The place where I use emojis a lot is Facebook. There is a wonderful line in Jane Austen’s, Pride and Prejudice where Mr. Bennett, the father, says, “For what do we live, but to make sport for our neighbours, and laugh at them in our turn?”
Facebook for many of us is exactly that. Admit it, how many of you spend time scrolling through Facebook so you can scoff at your “friends,” laugh at the self-consciously stylish photos they post, the model-like poses they strike? Like the father said, we live to make fun of our friends.
What do you do when an acquaintance who is a friend on Facebook posts a photo of her in some random cocktail party? You think she looks horrific in that ill-fitting dress? But tell her that would be honest and social media is all about hypocrisy. So what do you do? Simple: send a kiss-kiss emoji.

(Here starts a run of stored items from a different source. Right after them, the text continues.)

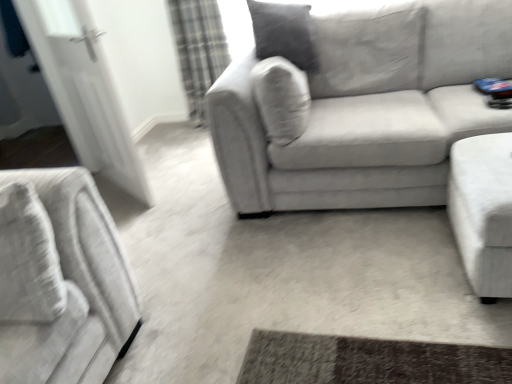 Question: Could you tell me if velvet gray couch at center, acting as the first studio couch starting from the left, is turned towards white fabric ottoman at right, which is counted as the second studio couch, starting from the left?

Choices:
 (A) no
 (B) yes

Answer: (B)

Question: From the image's perspective, does velvet gray couch at center, which is the second studio couch from right to left, appear higher than white fabric ottoman at right, which is counted as the second studio couch, starting from the left?

Choices:
 (A) yes
 (B) no

Answer: (A)

Question: Is velvet gray couch at center, acting as the first studio couch starting from the left, smaller than white fabric ottoman at right, arranged as the 1th studio couch when viewed from the right?

Choices:
 (A) no
 (B) yes

Answer: (A)

Question: Is velvet gray couch at center, acting as the first studio couch starting from the left, further to the viewer compared to white fabric ottoman at right, which is counted as the second studio couch, starting from the left?

Choices:
 (A) yes
 (B) no

Answer: (A)

Question: From the image's perspective, is velvet gray couch at center, acting as the first studio couch starting from the left, under white fabric ottoman at right, arranged as the 1th studio couch when viewed from the right?

Choices:
 (A) yes
 (B) no

Answer: (B)

Question: Is plaid fabric curtain at upper left in front of or behind white glossy door at left in the image?

Choices:
 (A) front
 (B) behind

Answer: (B)

Question: From a real-world perspective, is plaid fabric curtain at upper left above or below white glossy door at left?

Choices:
 (A) below
 (B) above

Answer: (A)

Question: In terms of height, does plaid fabric curtain at upper left look taller or shorter compared to white glossy door at left?

Choices:
 (A) tall
 (B) short

Answer: (B)

Question: Is point (185, 1) positioned closer to the camera than point (57, 39)?

Choices:
 (A) farther
 (B) closer

Answer: (A)

Question: In the image, is velvet gray couch at center, which is the second studio couch from right to left, on the left side or the right side of white glossy door at left?

Choices:
 (A) right
 (B) left

Answer: (A)

Question: Would you say velvet gray couch at center, which is the second studio couch from right to left, is inside or outside white glossy door at left?

Choices:
 (A) inside
 (B) outside

Answer: (B)

Question: Looking at their shapes, would you say velvet gray couch at center, which is the second studio couch from right to left, is wider or thinner than white glossy door at left?

Choices:
 (A) wide
 (B) thin

Answer: (A)

Question: Is point (373, 4) positioned closer to the camera than point (141, 183)?

Choices:
 (A) closer
 (B) farther

Answer: (A)

Question: Relative to velvet gray couch at center, which is the second studio couch from right to left, is plaid fabric curtain at upper left in front or behind?

Choices:
 (A) behind
 (B) front

Answer: (A)

Question: Is point (182, 34) positioned closer to the camera than point (355, 124)?

Choices:
 (A) farther
 (B) closer

Answer: (A) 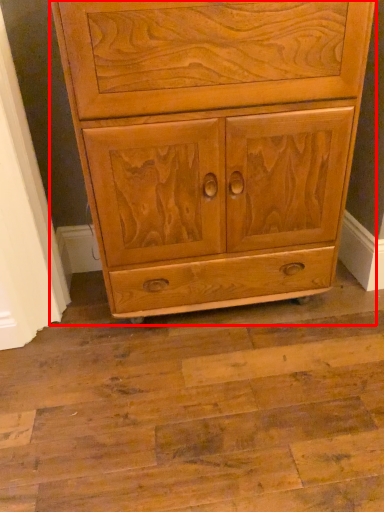 Question: From the image's perspective, what is the correct spatial relationship of chest of drawers (annotated by the red box) in relation to screen door?

Choices:
 (A) below
 (B) above

Answer: (B)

What about that male colleague of yours who posts a photo of him wearing sunglasses on a beach? You burst out laughing at his pretensions. Guy thinks he is James Bond, you mutter. Look at him trying desperately to tuck in his beer-belly. But you cannot say that. So you send a biceps emoji. Or maybe it is the raised-fist, “I am with you in solidarity” one.
Let me check with my cricket-playing gurus in the playground.